Mineral makeup or physical (inorganic) sunscreens containing zinc oxide and titanium dioxide have received much press of late with consumers being warned about using products containing nanoparticles. Yet, I believe the humble nanoparticle is one of the most misunderstood entities in the cosmeceutical arena.

According to the Journal of Nanobiotechnology, nano-materials are at the leading edge of the rapidly developing field of nanotechnology. ‘Their unique size-dependent properties make these materials superior and indispensable in many areas of human activity,’ the journal reports. If you’re confused about their implications for the cosmetic industry, you are not alone. Before allowing scaremongers to cloud your judgement when choosing skincare products, the following information will help you to discern fact from hype.

Nanotechnology has revolutionised both the medical and cosmetic industry and should be respected as crucial to the advancement of scientific technology. It has enabled advancements in joint replacement with low rejection of artificial bone. It has also been used to minimise side effects for some cancer therapies and, by using nanoparticle tagging, it has allowed scientists to discover how different proteins in our cells interact. In my opinion, consumers have been misinformed and misled into believing that all nanoparticles are dangerous and toxic if applied topically. This is not the case. Rather, it is the particle or ingredient that is ‘nanophased’ (that is, made into nanoparticles) that may be dangerous and not the fact that a particle is nanophased in the first place.

What is a nanoparticle?

A nanoparticle is defined as a particle smaller in diameter than 100 nanometres. A particle of this size is able to penetrate human skin and interact with living cells. One nanometre represents one millionth of a millimetre. To put this into perspective, a human cell is about 10,000 nanometres in diameter, or about 100 times bigger than the largest nanoparticle.

It is important to realise that nanotechnology does not define the chemical characteristics of the particle – it merely defines its size. For example, nanoparticles of a toxic chemical such as lead or arsenic would be fatal if inhaled or applied to the skin in a sufficiently large dose. Conversely, nanoparticles delivering asthma medication via an inhaler would be life-saving to an asthmatic. Often, therefore, the ingredient or drug that has been nano phased may be vital for the wellbeing of the recipient.

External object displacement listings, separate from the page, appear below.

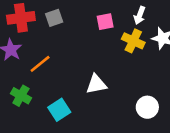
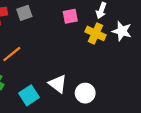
white triangle: (96, 84) -> (58, 84), moved, turned 48
white circle: (147, 107) -> (85, 93), moved

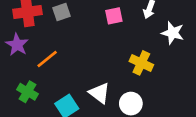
yellow cross: (96, 33) -> (141, 63), moved

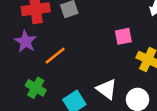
pink square: (114, 16) -> (123, 36), moved

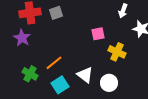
orange line: (55, 56) -> (54, 63), moved

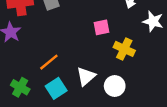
green cross: (30, 74) -> (20, 87), moved
white triangle: (85, 75) -> (86, 76), turned 42

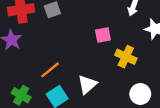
white circle: (115, 86) -> (140, 94), moved

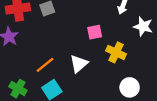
white triangle: (87, 84) -> (79, 64), moved

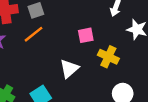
orange line: (45, 65) -> (34, 34), moved

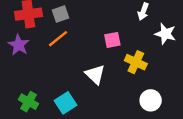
white triangle: (69, 69) -> (95, 74), turned -36

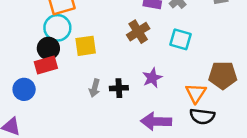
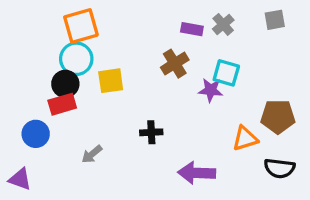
purple star: (152, 78) -> (211, 90), moved, turned 30
gray arrow: (95, 88) -> (92, 154), moved, turned 36
orange triangle: (196, 93) -> (245, 139), turned 40
black semicircle: (202, 116) -> (279, 168), moved

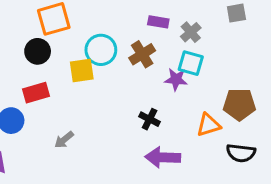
gray cross: (223, 24) -> (191, 32), moved
cyan circle: (76, 59) -> (101, 50), moved
black circle: (65, 84) -> (38, 51), moved
black cross: (151, 132) -> (150, 119), moved, turned 30

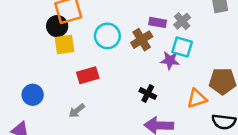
purple rectangle: (158, 22) -> (158, 22), moved
black circle: (38, 51) -> (57, 26), moved
yellow square: (82, 70) -> (64, 45), moved
red rectangle: (36, 93) -> (88, 75), moved

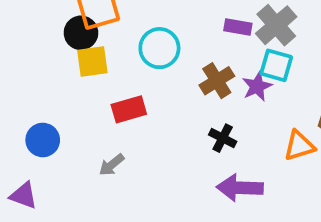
gray cross: (182, 21) -> (276, 25), size x1.5
brown cross: (142, 40) -> (217, 81), moved
purple star: (170, 60) -> (257, 86), turned -30

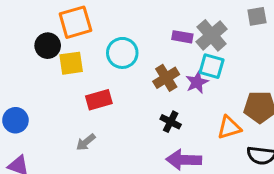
black circle: (81, 33) -> (48, 46), moved
blue circle: (43, 140) -> (15, 120), moved

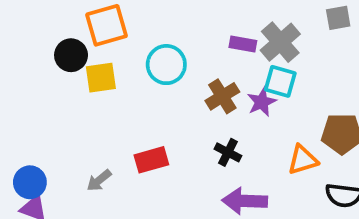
red rectangle: (99, 100) -> (151, 160), moved
blue circle: (15, 120) -> (30, 182), moved
gray arrow: (86, 142) -> (99, 180), moved

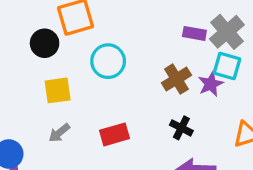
cyan circle: (166, 65) -> (108, 61), moved
yellow square: (101, 78) -> (58, 90), moved
gray arrow: (99, 180) -> (59, 133), moved

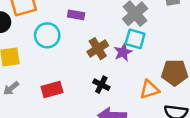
purple rectangle: (194, 33) -> (76, 15), moved

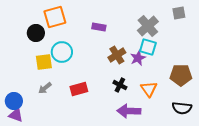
cyan circle: (47, 35) -> (62, 52), moved
orange triangle: (149, 89) -> (149, 89), moved, turned -48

Sunscreen and nanoparticles

As a scientist, I believe there is no toxicity associated in applying nanoparticles of zinc oxide topically as a sun protection or anti-inflammatory skin product. Research shows that zinc oxide particles over 30 nanometres, when applied topically, do not enter the bloodstream and present no threat to human health. Research suggesting otherwise considers doses that could not be achieved with normal topical application on viable human skin.

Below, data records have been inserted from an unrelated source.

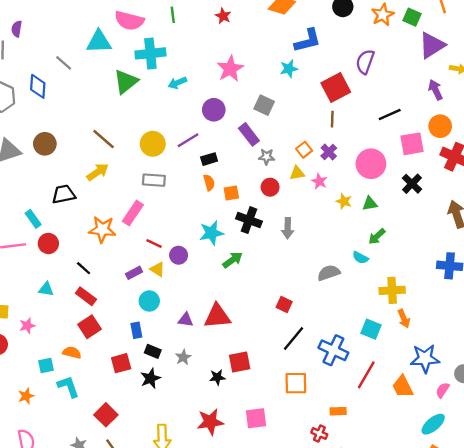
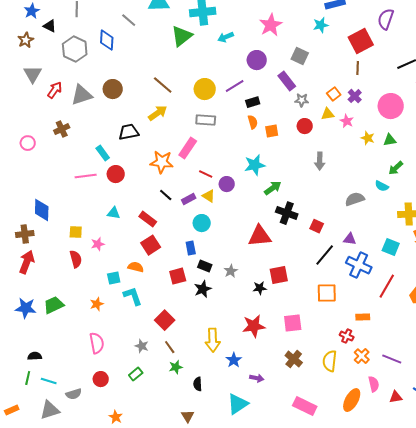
black cross: (249, 220) -> (287, 213), moved
black line: (84, 268) -> (166, 195), moved
purple triangle: (186, 320) -> (350, 239), moved

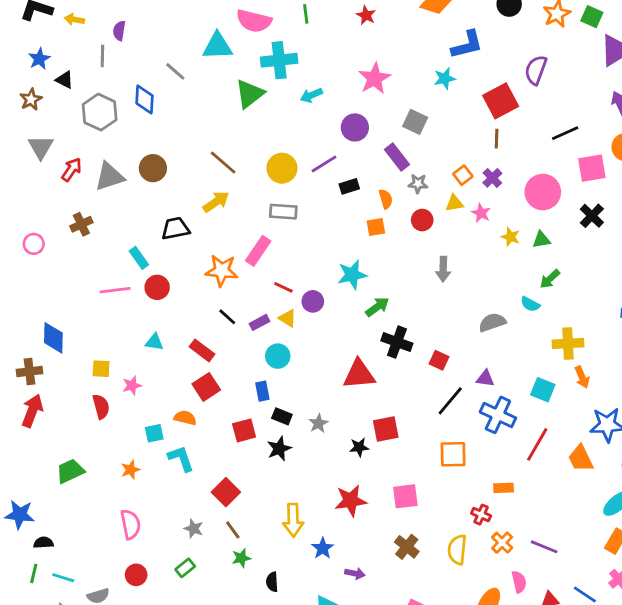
orange semicircle: (253, 122) -> (386, 199), moved
blue star: (26, 308) -> (20, 515), moved

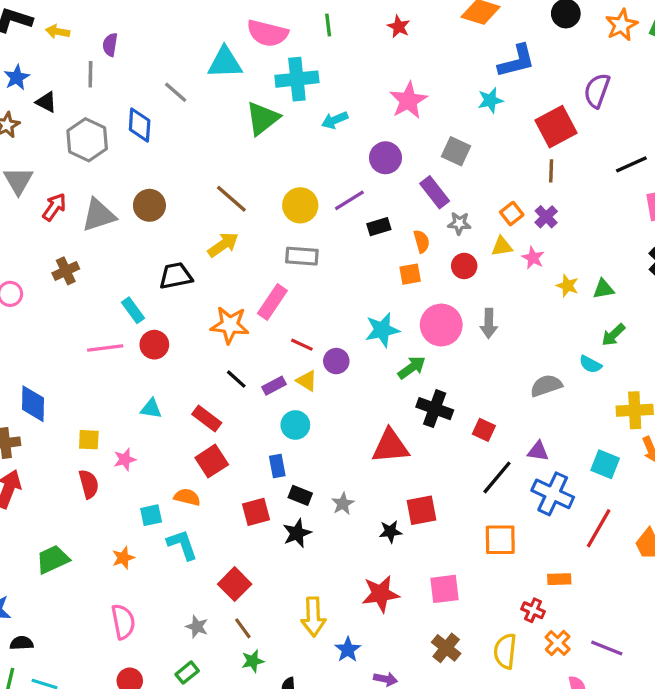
pink circle: (543, 192) -> (441, 325), moved

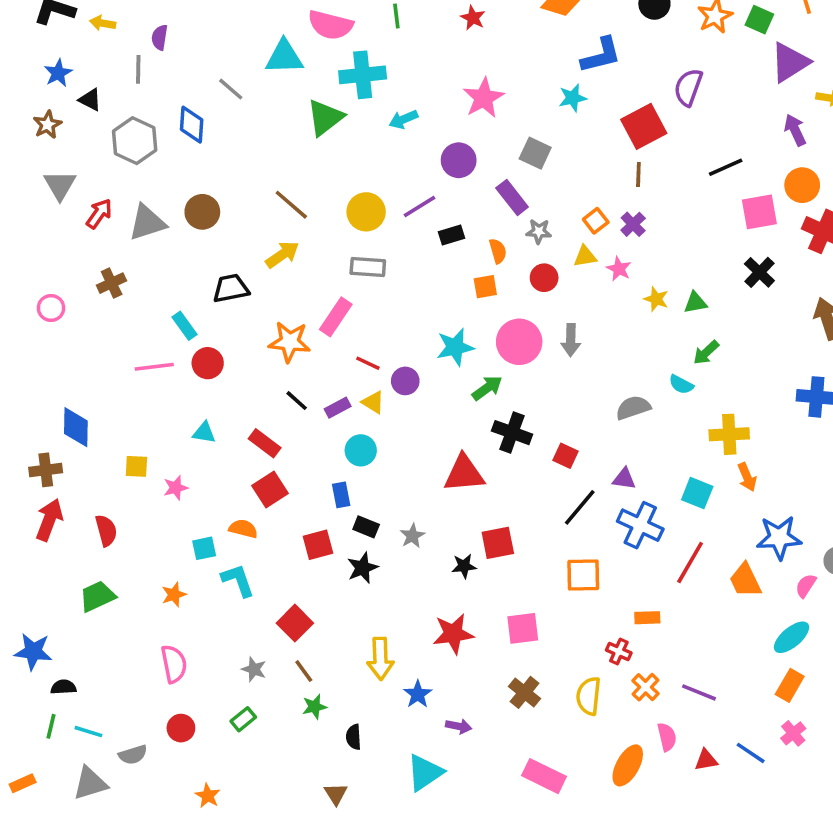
red semicircle: (89, 484) -> (106, 530), moved

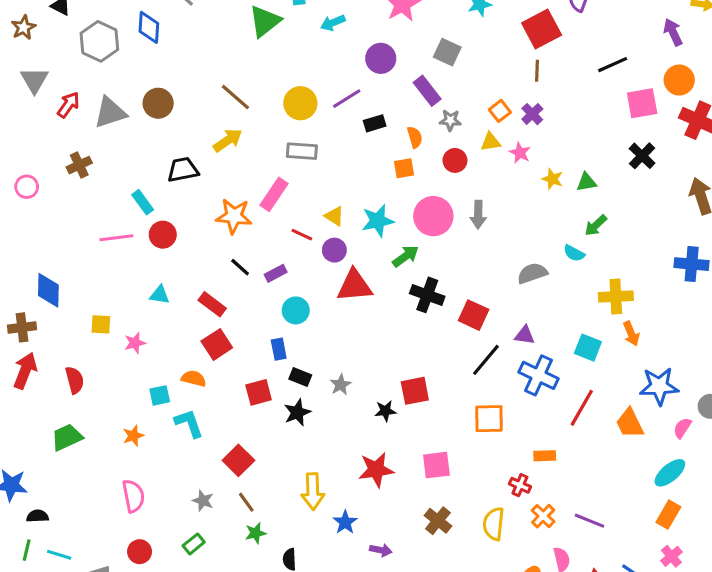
yellow triangle: (373, 402) -> (334, 216), moved
red square: (565, 456) -> (474, 315), size x1.4
red triangle: (464, 474) -> (354, 286), moved

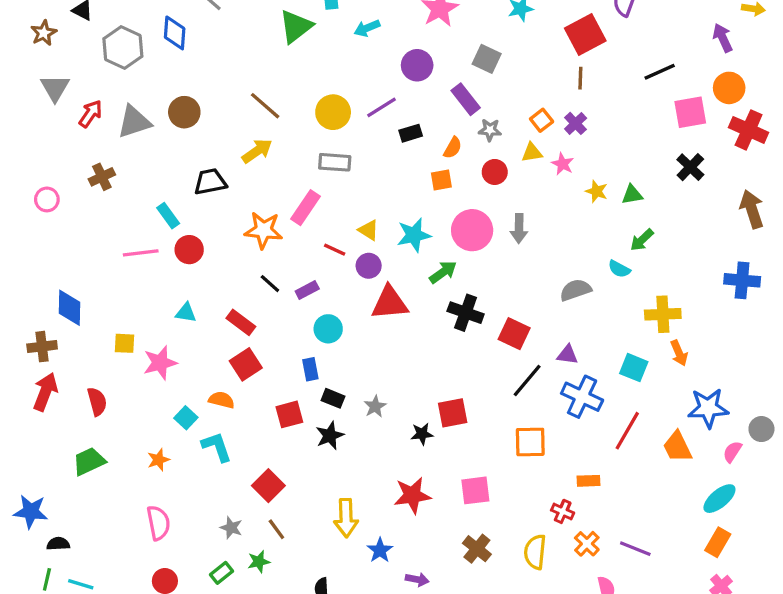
orange semicircle: (415, 137) -> (453, 148), turned 45
pink star: (135, 343) -> (160, 363), size x1.5
cyan square: (160, 395) -> (186, 418), turned -35
green star: (256, 533) -> (259, 562), moved

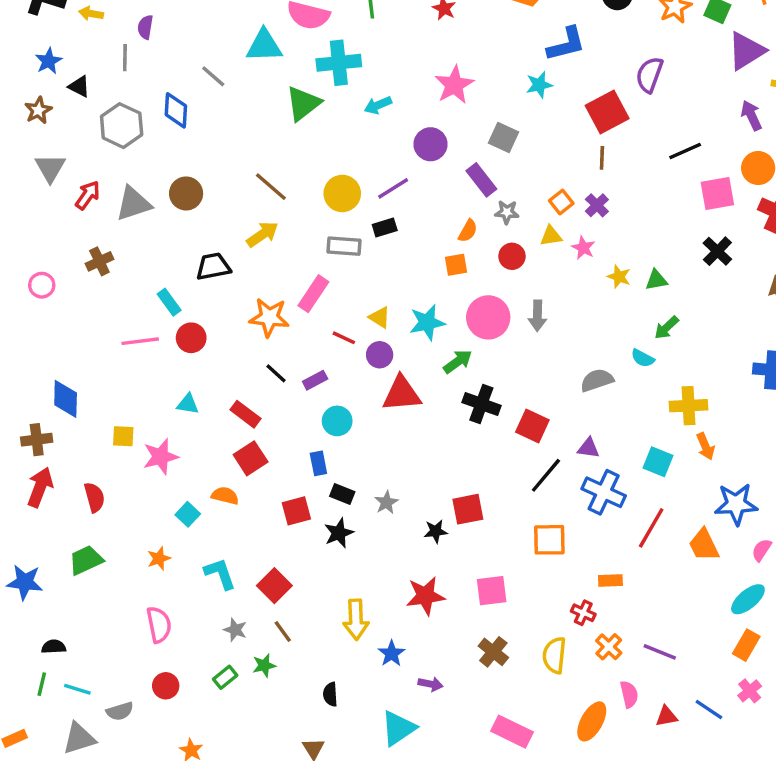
black rectangle: (411, 133) -> (385, 227), moved
cyan L-shape: (217, 447) -> (220, 574), moved
blue star: (31, 511) -> (25, 582), moved

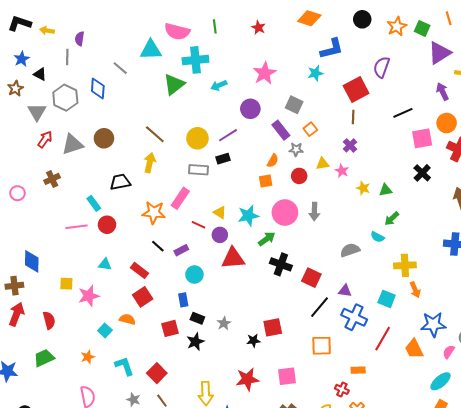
gray triangle: (50, 168) -> (37, 112), moved
orange square: (561, 202) -> (310, 129), moved
yellow arrow: (262, 234) -> (150, 163), turned -42

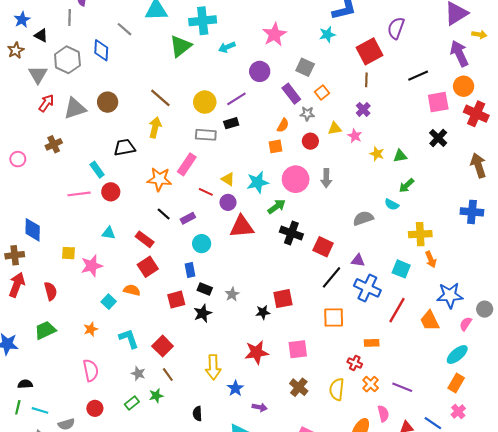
purple arrow: (443, 92) -> (459, 53), size x1.4

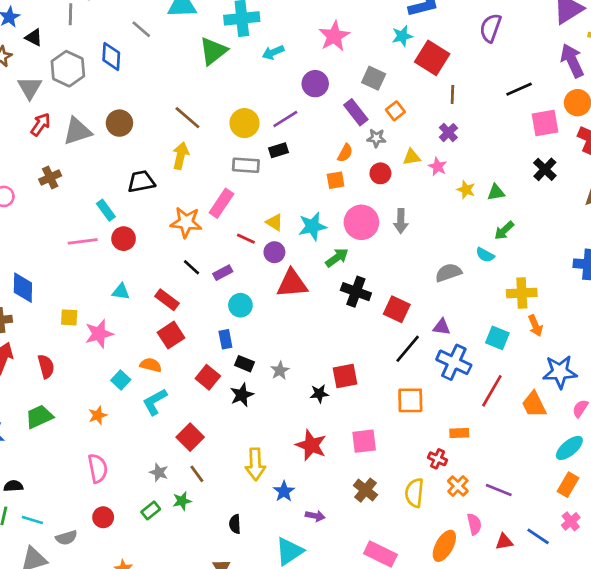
red square: (370, 51) -> (432, 58), moved, turned -30
red square: (176, 300) -> (208, 377), turned -36
cyan L-shape: (129, 339) -> (155, 402), moved, turned -100
red star: (257, 352) -> (311, 445), turned 30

Titanium dioxide nanoparticles, however, have been reported to induce free radical damage to living cells at low doses. In my opinion, therefore, when formulating with titanium dioxide, particles should not be nanosized to ensure they do not penetrate the outer stratum corneum and therefore avoid contact with living cells in the dermis.

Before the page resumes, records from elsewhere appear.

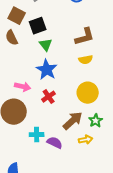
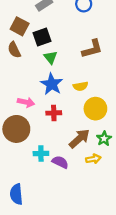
yellow semicircle: (86, 60) -> (80, 86), moved
red cross: (49, 97) -> (54, 113), turned 32

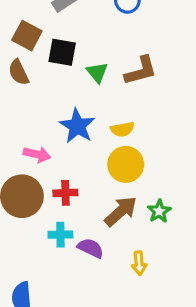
black square: (42, 37) -> (62, 52), turned 30
green triangle: (51, 57) -> (97, 72), moved
yellow circle: (95, 109) -> (126, 164), moved
red cross: (54, 113) -> (65, 193), moved
yellow arrow: (93, 159) -> (139, 263), moved, turned 96

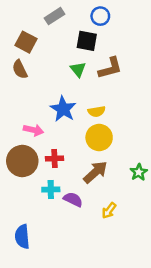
black square: (62, 52) -> (87, 41), moved
green star: (159, 211) -> (139, 172), moved
yellow arrow: (139, 263) -> (109, 211), turned 42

Unfortunately, larger particle size titanium dioxide may exhibit a whitening effect on the skin that is often undesirable for many consumers with darker skin tones. Many mineral makeup formulators choose to incorporate large particle titanium dioxide with zinc oxide to enhance the UV protection of their products. Logically, mineral makeup should not contain any nanoparticles. The particles should be large and opaque. After all, the primary function of makeup is to cover imperfections and not be invisible on the skin. The large, ‘macro-sized’ zinc oxide and titanium dioxide particles in mineral makeup are designed to create physical coverage on the skin, both as UV protection and for cosmetic coverage. If you are concerned, the makeup manufacturer will be able to give you information about the type and size of particles they incorporate into their products.

Nanotechnology in cosmetic science

In the rapidly evolving field of cosmetic science, nanotechnology is successfully used to enable enhanced delivery of active ingredients to target skin cells. Peptide technology is a prime example of nanoparticles of active ingredients being used to improve skin health.

Peptides are tiny pieces of protein that are small enough (nanophased) to penetrate the outer skin layers. Peptides themselves are extremely effective nanoparticles that are able to perform specific beneficial effects. They exhibit a plethora of biological effects on cells such as stimulating collagen, reducing pigmentation and regulating oil production.

Growth factors are also examples of nanoparticles. However, I have serious reservations regarding topical application of growth factors due to their potential for stimulating proliferation of malignant cells. There is still much research to be done on applying these nanoparticles to the skin and I choose not to formulate with growth factors.

Ultimately, consumers need to be aware that a ‘nanoparticle’ is simply a description of the size of the particle, and that it’s the particle itself that can be either beneficial or harmful. Nanoparticles are to be embraced and not feared. It is this knowledge that enables us to allay fears and help consumers make informed decisions on skin care and sun protection.